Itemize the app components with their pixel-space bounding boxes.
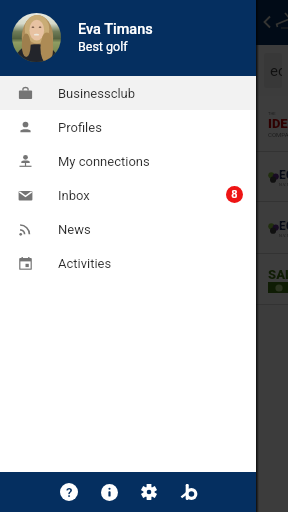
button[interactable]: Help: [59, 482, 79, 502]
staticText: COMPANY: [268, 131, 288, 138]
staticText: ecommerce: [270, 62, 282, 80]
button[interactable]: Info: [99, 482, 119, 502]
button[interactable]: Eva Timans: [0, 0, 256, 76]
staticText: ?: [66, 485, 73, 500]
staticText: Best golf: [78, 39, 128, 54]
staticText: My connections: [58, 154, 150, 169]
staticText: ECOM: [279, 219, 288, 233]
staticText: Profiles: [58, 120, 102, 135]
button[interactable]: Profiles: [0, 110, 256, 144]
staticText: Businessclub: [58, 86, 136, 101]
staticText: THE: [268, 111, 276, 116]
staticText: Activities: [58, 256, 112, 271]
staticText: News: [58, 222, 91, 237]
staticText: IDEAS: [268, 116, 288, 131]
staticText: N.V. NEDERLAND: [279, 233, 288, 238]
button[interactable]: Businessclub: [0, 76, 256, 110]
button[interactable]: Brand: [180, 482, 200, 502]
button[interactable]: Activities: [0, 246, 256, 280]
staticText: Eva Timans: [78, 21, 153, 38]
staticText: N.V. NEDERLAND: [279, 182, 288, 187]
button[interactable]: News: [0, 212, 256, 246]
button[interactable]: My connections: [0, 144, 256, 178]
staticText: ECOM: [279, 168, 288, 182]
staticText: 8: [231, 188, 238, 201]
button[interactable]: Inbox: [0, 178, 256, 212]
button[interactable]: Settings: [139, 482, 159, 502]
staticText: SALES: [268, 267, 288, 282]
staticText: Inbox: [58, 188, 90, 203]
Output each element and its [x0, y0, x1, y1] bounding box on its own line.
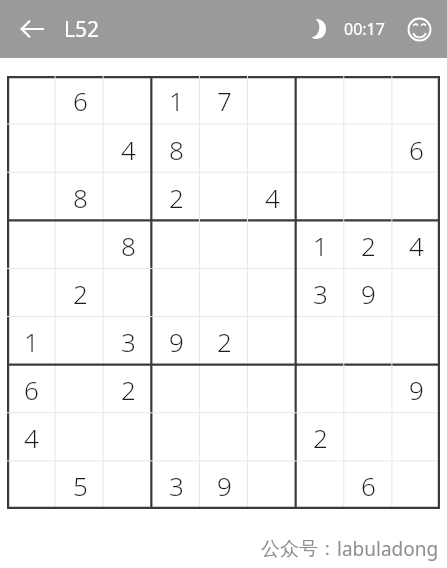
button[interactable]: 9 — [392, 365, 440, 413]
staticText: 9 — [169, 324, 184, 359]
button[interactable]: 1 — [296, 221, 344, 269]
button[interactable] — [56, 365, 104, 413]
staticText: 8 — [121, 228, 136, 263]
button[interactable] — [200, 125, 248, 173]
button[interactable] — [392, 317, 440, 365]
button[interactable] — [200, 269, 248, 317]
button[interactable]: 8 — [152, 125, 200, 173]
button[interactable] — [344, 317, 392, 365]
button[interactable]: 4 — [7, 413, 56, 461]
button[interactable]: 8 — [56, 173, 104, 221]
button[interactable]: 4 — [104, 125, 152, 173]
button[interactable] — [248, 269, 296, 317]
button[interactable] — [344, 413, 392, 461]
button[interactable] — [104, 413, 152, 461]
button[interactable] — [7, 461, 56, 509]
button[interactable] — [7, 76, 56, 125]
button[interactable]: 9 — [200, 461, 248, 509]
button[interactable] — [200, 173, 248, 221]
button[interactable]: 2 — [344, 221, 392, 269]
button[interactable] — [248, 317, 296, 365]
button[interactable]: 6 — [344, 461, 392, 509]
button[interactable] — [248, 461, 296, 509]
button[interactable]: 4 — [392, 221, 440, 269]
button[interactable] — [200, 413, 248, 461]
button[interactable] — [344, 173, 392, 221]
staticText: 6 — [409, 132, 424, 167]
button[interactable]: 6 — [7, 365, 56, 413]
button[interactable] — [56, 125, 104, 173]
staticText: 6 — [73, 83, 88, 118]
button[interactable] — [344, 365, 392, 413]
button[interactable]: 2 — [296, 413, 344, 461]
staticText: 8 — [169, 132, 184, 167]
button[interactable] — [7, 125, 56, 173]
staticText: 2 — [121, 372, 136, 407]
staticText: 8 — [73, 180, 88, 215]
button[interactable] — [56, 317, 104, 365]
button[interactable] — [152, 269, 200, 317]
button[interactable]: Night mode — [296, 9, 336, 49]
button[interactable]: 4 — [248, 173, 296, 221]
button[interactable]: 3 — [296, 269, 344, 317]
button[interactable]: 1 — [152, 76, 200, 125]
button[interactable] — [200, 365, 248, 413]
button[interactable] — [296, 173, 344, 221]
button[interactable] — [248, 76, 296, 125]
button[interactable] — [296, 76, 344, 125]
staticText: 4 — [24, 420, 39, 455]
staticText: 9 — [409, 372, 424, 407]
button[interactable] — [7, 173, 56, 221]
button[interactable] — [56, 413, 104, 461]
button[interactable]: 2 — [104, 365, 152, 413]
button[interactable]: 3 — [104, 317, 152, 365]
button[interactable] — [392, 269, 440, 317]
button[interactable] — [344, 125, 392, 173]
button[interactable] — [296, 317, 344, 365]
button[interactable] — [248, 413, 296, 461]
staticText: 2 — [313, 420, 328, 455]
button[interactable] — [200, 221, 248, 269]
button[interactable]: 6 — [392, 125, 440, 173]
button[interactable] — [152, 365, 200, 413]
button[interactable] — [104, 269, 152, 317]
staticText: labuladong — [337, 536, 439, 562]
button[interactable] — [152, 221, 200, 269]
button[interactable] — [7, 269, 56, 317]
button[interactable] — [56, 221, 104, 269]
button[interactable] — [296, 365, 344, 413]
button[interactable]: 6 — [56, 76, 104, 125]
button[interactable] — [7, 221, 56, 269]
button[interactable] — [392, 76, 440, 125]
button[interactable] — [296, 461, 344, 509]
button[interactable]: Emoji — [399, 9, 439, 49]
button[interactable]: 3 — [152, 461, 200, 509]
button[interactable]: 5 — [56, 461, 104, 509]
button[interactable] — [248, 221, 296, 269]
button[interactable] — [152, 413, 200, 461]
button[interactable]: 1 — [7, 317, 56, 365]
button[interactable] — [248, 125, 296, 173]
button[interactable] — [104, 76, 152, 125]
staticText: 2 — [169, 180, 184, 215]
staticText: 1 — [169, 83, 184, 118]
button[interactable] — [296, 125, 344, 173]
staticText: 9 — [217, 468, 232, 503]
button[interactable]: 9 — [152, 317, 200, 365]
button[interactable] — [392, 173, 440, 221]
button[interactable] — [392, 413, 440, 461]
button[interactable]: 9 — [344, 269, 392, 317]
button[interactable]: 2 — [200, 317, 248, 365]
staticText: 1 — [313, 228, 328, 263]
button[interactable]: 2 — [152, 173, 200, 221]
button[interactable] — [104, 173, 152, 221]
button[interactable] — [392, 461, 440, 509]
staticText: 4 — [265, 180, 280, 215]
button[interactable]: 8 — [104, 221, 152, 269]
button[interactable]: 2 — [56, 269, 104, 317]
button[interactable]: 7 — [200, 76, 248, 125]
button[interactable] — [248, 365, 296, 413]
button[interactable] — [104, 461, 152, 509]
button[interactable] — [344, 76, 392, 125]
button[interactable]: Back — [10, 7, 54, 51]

* * *

Task description.
Check every line of the records, and copy the ones that hold the word "Activities".

Your solution.
staticText: Activities: [58, 256, 112, 271]
button[interactable]: Activities: [0, 246, 256, 280]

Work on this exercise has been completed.